Thank you so much for your
Submitted by saudade on
Thanks Saudade; I hope you
Submitted by honestly on
Thanks Saudade; I hope you find what you need, and are able to proceed safely with whatever course of action you take. To add to the above, I have been married to someone with ADHD for twenty three years. It was diagnosed this year. He is moody, disorganised, doesn't hear me when I speak and extremely defensive around any perceived criticism- any comment that is in fact not lavish praise. He has often been angry, but he has never, ever raised a hand to me. ADHD traits are often similar between individuals, and they exist on a spectrum of severity, and come with a unique personality and range of experiences attached. I've read a lot since my husband was diagnosed, and am not an expert, but I haven't seen an account like yours before in the forums or books. It's possible that this behaviour has nothing to do with ADHD at all. Personally - though maybe I am just a lesser being, but I do have some experience of male violence - I would not be seeking to understand; I would be seeking to put as much distance as possible between myself and this man.
Thank you so much for sharing
Submitted by saudade on
We make too many excuses for their pain
Submitted by Peacefull111 on
I also loved my adhd partner so much that I made excuses for his alcoholism. I studied everything I could about adhd and gave him money to try to help and the pain never went away. Neither did the insults he gave me and disrespect. The longer you stick around in an unhealthy relationship the worst it will hurt you. I advise to distance your self now before you end up getting badly hurt as well. I also felt like the strong one at one point because I was neurotypical but over the years this will take a toll on your life and peace and it doesn't end well for anybody once there's disrespect and abuse! You do not deserve abuse. No matter how strong you are.

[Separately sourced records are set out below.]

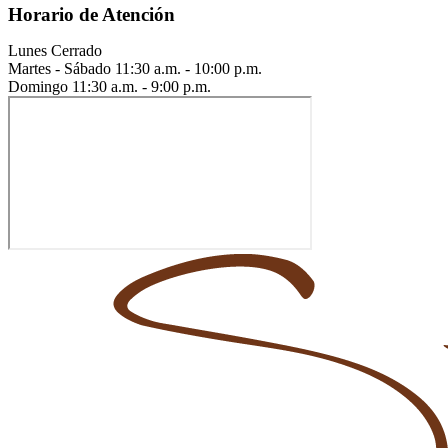
Horario de Atención
Lunes
Cerrado
Martes - Sábado
11:30 a.m. - 10:00 p.m.
Domingo
11:30 a.m. - 9:00 p.m.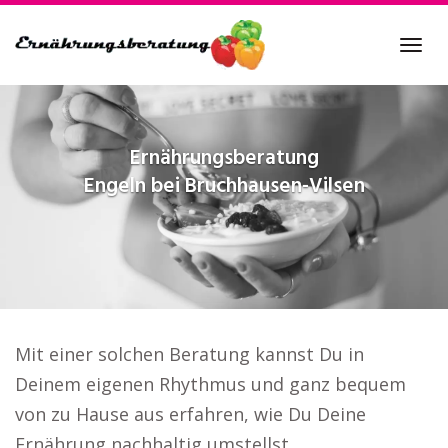
Skip
to
Tog
main
navi
content
Ernährungsberatung
Engeln bei Bruchhausen-Vilsen
Mit einer solchen Beratung kannst Du in
Deinem eigenen Rhythmus und ganz bequem
von zu Hause aus erfahren, wie Du Deine
Ernährung nachhaltig umstellst..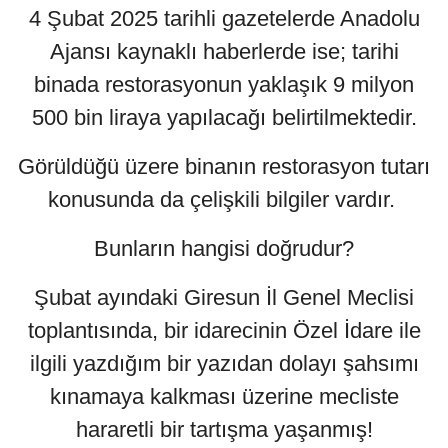
4 Şubat 2025 tarihli gazetelerde Anadolu
Ajansı kaynaklı haberlerde ise; tarihi
binada restorasyonun yaklaşık 9 milyon
500 bin liraya yapılacağı belirtilmektedir.
Görüldüğü üzere binanın restorasyon tutarı
konusunda da çelişkili bilgiler vardır.
Bunların hangisi doğrudur?
Şubat ayındaki Giresun İl Genel Meclisi
toplantısında, bir idarecinin Özel İdare ile
ilgili yazdığım bir yazıdan dolayı şahsımı
kınamaya kalkması üzerine mecliste
hararetli bir tartışma yaşanmış!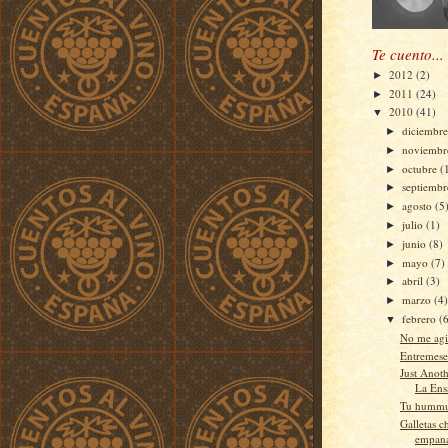
Te cuento...
2012
(2)
►
2011
(24)
►
2010
(41)
▼
diciembr
►
noviemb
►
octubre
(
►
septiemb
►
agosto
(5
►
julio
(1)
►
junio
(8)
►
mayo
(7)
►
abril
(3)
►
marzo
(4
►
febrero
(
▼
No me agi
Entremeses
Just Anot
La Ens
Tu hummus
Galletas c
empana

Thank you so much for sharing
Submitted by saudade on
I agree
Submitted by Peacefull111 on
My heart goes out to you because I know exactly the kind of love you have for him. My ex also got into alcohol issues and issues with the court which made him homeless. You're right seeing his misery only hurts you as well, nobody wants to see someone they care about struggle. But if they don't take responsibility there's nothing more that we can do. I'm so sorry that you were dismissed from work. I do agree it's best to put yourself first now and take care of yourself. If you continue to only care about his needs and not your own you will only feel bad and hurt yourself long term. Only people who have been in love with an adhder will understand the amount of heartbreak that can come from a dysfunctional relationship. I'm sending you support and I hope you will find more clarity as you go. We are not responsible for their actions, emotions, and pain. He has to do the work.